Doris Leuthard mit Bundesratstesla: Ministerin ist mit Paris zufrieden. Keystone

Bundesrätin Doris Leuthard ist zufrieden mit dem Kompromiss-Vertrag von Paris und fordert jetzt Taten. Auch müssten die Entwicklungsländer jetzt besser unterstützt werden.

Veröffentlicht am 13.12.2015

Das Pariser Klima-Abkommen ist laut Bundesrätin Doris Leuthard nicht perfekt, aber ein guter Kompromiss. Jetzt müssten die Taten folgen und die Schweiz werde das Ihre dazu beitragen, sagte Leuthard am Samstagabend in Paris.

Das Wichtigste sei der erstmalige Einbezug aller Länder in die Verantwortung, sagte die Umweltministerin vor Schweizer Medien nach Annahme des Abkommens. Die Schweiz hätte sich gewünscht, dass Entwicklungsländer stärker zum Senken ihrer Emissionen verpflichtet worden wären. Auch wäre es im Sinne der Schweiz gewesen, die Basis der Geberländer in der Klimafinanzierung auf grosse Schwellenländer auszuweiten.

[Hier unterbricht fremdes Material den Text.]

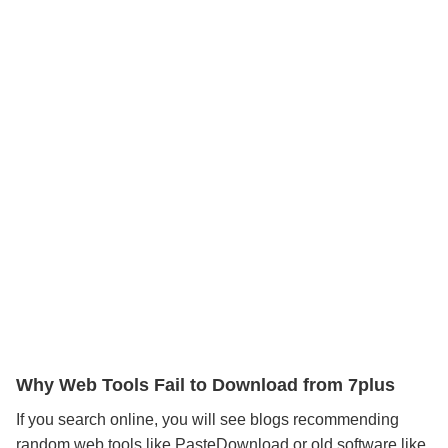
Why Web Tools Fail to Download from 7plus
If you search online, you will see blogs recommending
random web tools like PasteDownload or old software like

Entwicklungsländer müssen unterstützt werden

Das zeige, dass das Abkommen nicht perfekt sei, aber es sei zustande gekommen. Damit einher gingen nun die Verpflichtungen. Die Entwicklungsländer müssten besser unterstützt werden. Dabei sei auch die Ausbildung wichtig.

Bei den Reduktionszielen für Treibhausgase habe die Schweiz eine ehrgeizige Vorgabe gemacht mit 50 Prozent weniger CO2 bis 2030, mindestens 30 Prozent davon im Inland. Sie sei gespannt, wie denn das Parlament darauf reagieren werde, spielte Leuthard auf die nächstes Jahr anstehende Revision des CO2-Gesetzes an.

Das Pariser Abkommen habe zum Ziel «eine bessere Welt mit weniger CO2». Für die Umsetzung brauche es Mehrheiten, im Parlament und in der Bevölkerung.

Paris ist nicht das Ende

Im Saal hatte sich Leuthard nach der Billigung des Abkommens auch ans Plenum gewandt, als Sprecherin der Environmental Integrity Group, der neben der Schweiz noch Liechtenstein, Mexiko, Monaco und Südkorea angehörten. Das Abkommen zeige, dass die Staatengemeinschaft es noch schaffe, zusammenzuspannen. Paris sei nicht das Ende der Bemühungen. Nun liege eine vertrauensbildende Basis vor, um die Treibhausgase zu senken.

Der Umfang der im Abkommen genannten Verpflichtungen reiche noch nicht aus, um den Anstieg der globalen Erwärmung auf klar unter 2 Grad zu begrenzen, erklärte Leuthards Departement UVEK am Abend in einem Communiqué. Mehrere Bestimmungen seien an den kommenden Klimakonferenzen zu konkretisieren. Die in Paris definierten Grundlagen müssten in den nächsten Jahren weiterentwickelt werden.